Question

I am trying to send 10,000 XML requests continuously in while() loop from Client to the Gateway(which acts as a server to this client) over UDP transmission. The Gateway implements select() function call to monitor the read_fds. In Gateway, the struct timeval values that i am passing to select() are:

tv.tv_sec = 5;
tv.tv_usec = 0;

each XML request is of 1500 bytes and both client and Gateway are coded in C++ and the binaries run on Linux (RHEL 5)

There are two cases:

case 1: At Client side, if i send 10,000 XML requests continuously in while() loop and implement a delay of 500 micro seconds using usleep() between each requests, the Gateway accepts all the 10,000 requests, parses it and logs the requests into a .log file.

case 2: At Client side, if i send 10,000 XML requests continuously in while() loop without any delay, the Gateway is accepting only 2,600 requests, parses it and logs the requests into a .log file.

Question: How can i increase the no. of requests accepted by the Gateway, without implementing a delay at the Client side?

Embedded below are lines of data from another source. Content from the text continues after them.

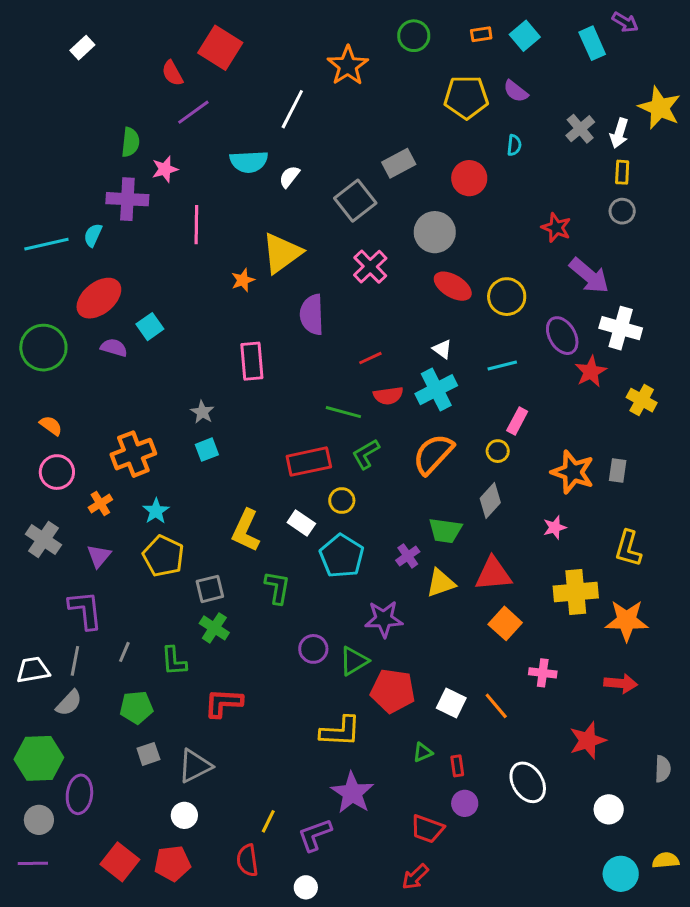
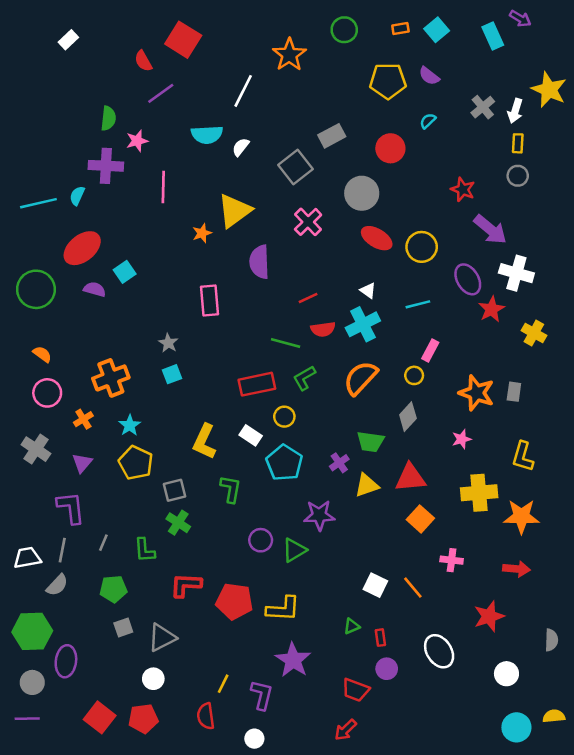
cyan semicircle: (514, 145) -> (428, 121), turned -140
red pentagon: (393, 691) -> (234, 601), moved
purple L-shape: (315, 835) -> (262, 695), turned 124

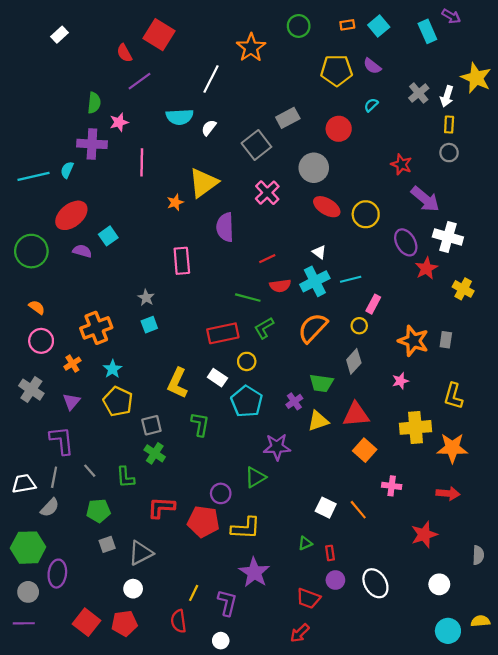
cyan line: (418, 304) -> (351, 279), moved
purple circle: (261, 540) -> (221, 493), moved
gray line: (103, 543) -> (90, 471), turned -64
white ellipse: (439, 651) -> (375, 583), moved

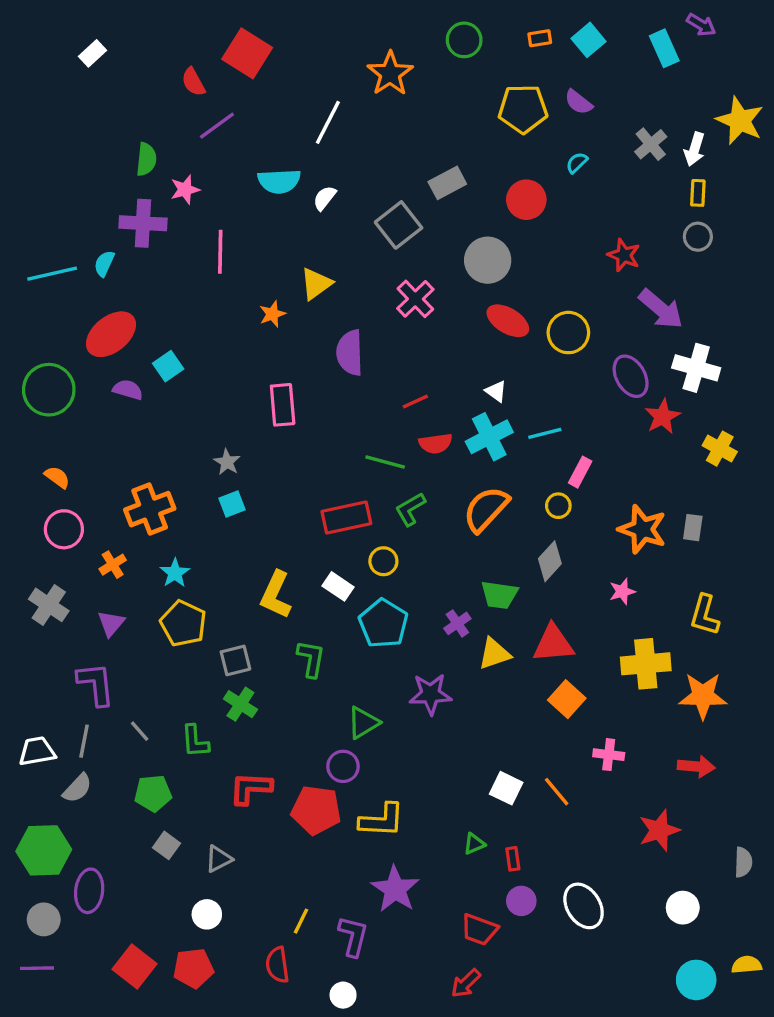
yellow triangle: (203, 183) -> (316, 284), size x0.7
green triangle: (255, 477) -> (363, 723), moved
gray square: (107, 544) -> (166, 845), turned -35
gray triangle: (141, 553) -> (219, 859), size x0.7

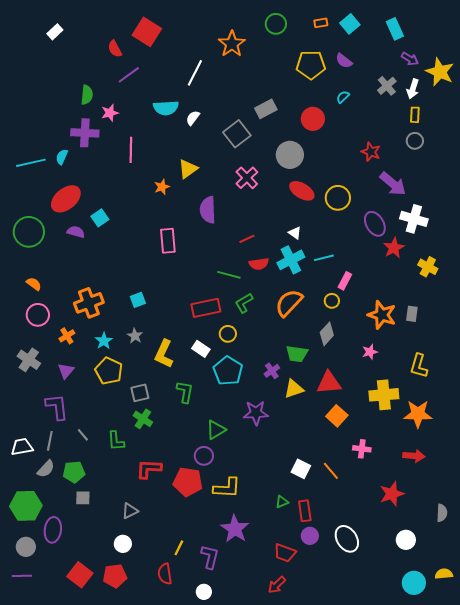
purple arrow: (701, 25) -> (410, 59), moved
gray star: (227, 462) -> (135, 336), moved
green pentagon: (153, 793) -> (74, 472), moved
gray square: (166, 845) -> (83, 498), moved, turned -35
red rectangle: (513, 859) -> (305, 511), size x1.5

Also please tell me what happens to the remaining 7,400 requests from Client in case 2, are they lost?

Was it helpful?

Solution

If the server side receive buffer isn't read fast enough, the remaining messages are indeed lost: that is how UDP works.

If you just need to handle a burst of 10000 messages (and not cope with sustained traffic), you could just increase the buffer size: sysctl -w net.core.rmem_max=nnnnnnn.

Alternatively start profiling where the time is spent in your server read loop. You could e.g. remove all the parsing and logging as a test, and just count the number of messages you receive: If that helps you reach a number closer to 10000, then it would imply the parsing and logging is too slow for that loop.

Another thing to check would be to look at which messages you are losing: if you get constant message-loss even in the early messages (e.g. in the first hundred messages) then that would imply that something else on the way cannot handle messages that fast -- the receive buffer on the server is not to blame in that case.